City of Gweru Deputy Mayor who is also a councillor for Ward 6, Cleopas Shiri however justified the move.
“Council is now in charge of the boreholes and for ZWD10-00 one gets a 20-litre bucket. The money is meant to pay employees manning the facilities as well as servicing the boreholes,” Shiri said.
Welt Hunger however says it is up to the community to decide how they want to manage and maintain donated facilities.
“After project completion, we train a committee on operations and maintenance then hand over the project to community through council.
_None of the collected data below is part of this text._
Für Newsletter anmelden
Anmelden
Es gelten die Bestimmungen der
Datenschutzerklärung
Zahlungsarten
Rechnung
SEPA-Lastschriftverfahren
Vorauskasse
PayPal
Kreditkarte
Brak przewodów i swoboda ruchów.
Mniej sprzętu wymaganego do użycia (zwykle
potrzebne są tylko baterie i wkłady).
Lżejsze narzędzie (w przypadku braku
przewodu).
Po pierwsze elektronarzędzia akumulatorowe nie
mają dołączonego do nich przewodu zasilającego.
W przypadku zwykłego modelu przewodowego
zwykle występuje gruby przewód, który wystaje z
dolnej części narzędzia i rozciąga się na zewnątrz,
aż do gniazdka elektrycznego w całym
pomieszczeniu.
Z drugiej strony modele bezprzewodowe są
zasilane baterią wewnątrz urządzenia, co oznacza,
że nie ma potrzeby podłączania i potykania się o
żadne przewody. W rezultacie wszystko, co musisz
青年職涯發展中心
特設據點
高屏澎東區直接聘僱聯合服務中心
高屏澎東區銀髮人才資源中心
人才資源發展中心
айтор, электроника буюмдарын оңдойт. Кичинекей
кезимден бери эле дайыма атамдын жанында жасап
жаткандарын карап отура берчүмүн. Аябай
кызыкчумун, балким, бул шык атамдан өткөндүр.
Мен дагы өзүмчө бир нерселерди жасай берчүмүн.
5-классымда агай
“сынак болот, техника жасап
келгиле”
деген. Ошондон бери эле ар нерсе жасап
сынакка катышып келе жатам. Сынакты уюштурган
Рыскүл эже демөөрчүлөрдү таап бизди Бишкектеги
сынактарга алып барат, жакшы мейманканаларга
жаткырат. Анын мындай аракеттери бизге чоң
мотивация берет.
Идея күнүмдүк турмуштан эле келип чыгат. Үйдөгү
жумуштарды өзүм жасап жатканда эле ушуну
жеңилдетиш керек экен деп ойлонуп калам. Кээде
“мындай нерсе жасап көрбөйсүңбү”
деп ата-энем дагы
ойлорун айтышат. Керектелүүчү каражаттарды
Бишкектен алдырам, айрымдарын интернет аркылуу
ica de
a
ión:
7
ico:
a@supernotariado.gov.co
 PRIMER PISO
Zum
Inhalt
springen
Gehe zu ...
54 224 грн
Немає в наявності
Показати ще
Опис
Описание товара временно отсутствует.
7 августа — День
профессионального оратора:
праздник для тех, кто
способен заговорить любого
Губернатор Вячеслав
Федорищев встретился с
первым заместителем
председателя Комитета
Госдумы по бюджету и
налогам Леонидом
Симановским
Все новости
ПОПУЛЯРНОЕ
The community manages the scheme and decide how much they contribute towards the maintenance of those schemes because they are the users,” said Welt Hunger Project Head Odrie Ziro.
Research carried out by CommuTalk however shows that residents are already paying an averagely of ZWD1000-00 per month amid receiving water for less than 15 hours per week.
A Multidisciplinary Digital Publishing Institute (MDPI) research also established that a normal household in Zimbabwe needs at least 500 litres of water per day which would, in turn, cost ZWD25 or USD2-00 (using interbank exchange rate) per day to access water from the boreholes.
The challenge is added to the fact that most family breadwinners in the area are vendors, making it more difficult for them to meet the growing cost of survival after the council introduced the borehole levy.
The emerging challenge is affecting approximately 50 000 families.
Gweru Residents and Ratepayers Association (GRAA) director, Cornelia Selipiwe said making residents pay for donated boreholes was not fair.
“Locals are already burdened and are suffering due to this crisis. ZWD 10-00 may sound like a little sum of money but how many buckets does one need per day for access to clean water?
“It is sad because those without money end up fetching water from unclean sources,” Selipiwe said.
Water woes have been ongoing in the City surprisingly, has council excuses whenever residents demand provision to the precious liquid.
Their statements either reads, ‘We have not resumed pumping since yesterday due to power outage caused by an underground cable fault as advised by ZEDTC’ or, ‘Today we are pumping following the water rationing schedule provided there are no interruptions on both ends of supply and demand.’
Residents often complain on social media platforms that the statements have no difference as they always go for days without water.
Of late, the City Fathers were caught unaware following a realization by residents that they were lying through statements that there was a power cut at the pump station while they had been cut off by ZEDTC over a ZWD247 million debt.
The sad development saw residents going for at least a week without water.
Cooperates have also in the past tried to assist in ending the city’s water woes as Unki is on record of having donated needed water pumps to ease water shortages.
Despite efforts from the cooperate world, some women from Mkoba were in 2020 detained for fetching water at a police camp, as a sign that water was still a challenge in one of Gweru’s oldest and still developing suburbs.
The Constitution of Zimbabwe however clearly states in Section 77 that ‘…everyone has the right to clean water and a healthy environment,’ and through emerging developments in Gweru, residents are being denied such rights.
Fears are that history might repeat itself when Gweru was once hit with a typhoid outbreak in September 2018.
The outbreak was linked to lack of access to clean water and recorded eight fatalities while approximate 2000 others were affected.